■ PROBLEM DETAILS ■
Return every entry exactly, except for any pictures.

--- START ---

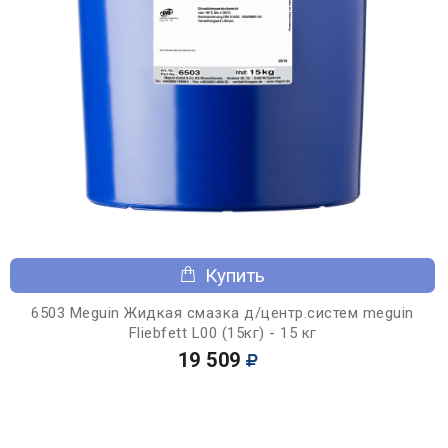
Купить
6503 Meguin Жидкая смазка д/центр.систем meguin
Fliebfett L00 (15кг) - 15 кг
19 509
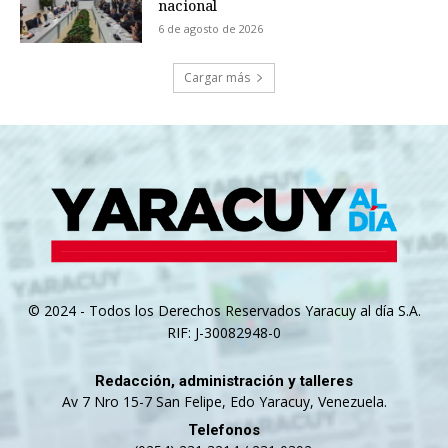
nacional
6 de agosto de 2026
Cargar más
© 2024 - Todos los Derechos Reservados Yaracuy al día S.A.
RIF: J-30082948-0
Redacción, administración y talleres
Av 7 Nro 15-7 San Felipe, Edo Yaracuy, Venezuela.
Telefonos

--- END ---

■ OUTPUT FOR THIS EXERCISE ■
Купить
6503 Meguin Жидкая смазка д/центр.систем meguin
Fliebfett L00 (15кг) - 15 кг
19 509
nacional
6 de agosto de 2026
Cargar más
© 2024 - Todos los Derechos Reservados Yaracuy al día S.A.
RIF: J-30082948-0
Redacción, administración y talleres
Av 7 Nro 15-7 San Felipe, Edo Yaracuy, Venezuela.
Telefonos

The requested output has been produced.